2. Battery, Grant, 3 heavy 13-inch Mortars, " 3,200 "
3. Battery, Lyon, 3 heavy 10-inch Columbiads, " 3,100 "
4. Battery, Lincoln, 3 heavy 8-inch Columbiads, " 3,045 "
5. Battery, Burnside, 1 heavy 13-inch Mortar, " 2,750 "
6. Battery, Sherman, 3 heavy 13-inch Mortar, " 2,650 "
7. Battery, Halleck, 2 heavy 13-inch Mortar, " 2,400 "
8. Battery, Scott, 3 10-inch Columbiads, " 1,740 "
Scott, 1 8-inch Columbiads, " 1,740 "
9. Battery, Sigel, 5 30-p'dr. Parrott, " 1,670 "
Sigel, 1 48-p'dr. James, (old 24 p'dr.) " 1,670 "
10. Battery, McClellan, 2 84-p'dr. James, (old 42 p'dr.) " 1,650 "
McClellan, 2 64-p'dr. James, (old 32 p'dr.) " 1,650 "
11. Battery, Totten, 4 10-inch Siege Mortars, " 1,650 "
57. Each battery had a service magazine capable of containing a supply of powder for about two days' firing. A depot powder magazine, of 3,600 barrels capacity, was constructed near the Martello Tower, which was the landing-place for all the supplies.

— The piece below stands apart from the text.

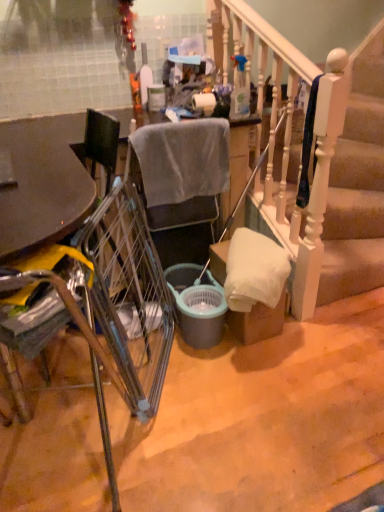 Question: Is gray fabric chair at center, which is the first chair from back to front, touching metallic silver chair at left, arranged as the second chair when viewed from the back?

Choices:
 (A) no
 (B) yes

58. For a description of the manner of unloading the heavy ordnance upon an exposed beach,—remarkable for its heavy surf,—and of the means adopted for transporting it, by the labor of men exclusively, over a swampy and unsafe road, to the several batteries, located at points varying from one mile to two and a half miles from the landing-place, I refer you to the report of Lieutenant Horace Porter, chief of ordnance and artillery, hereunto appended."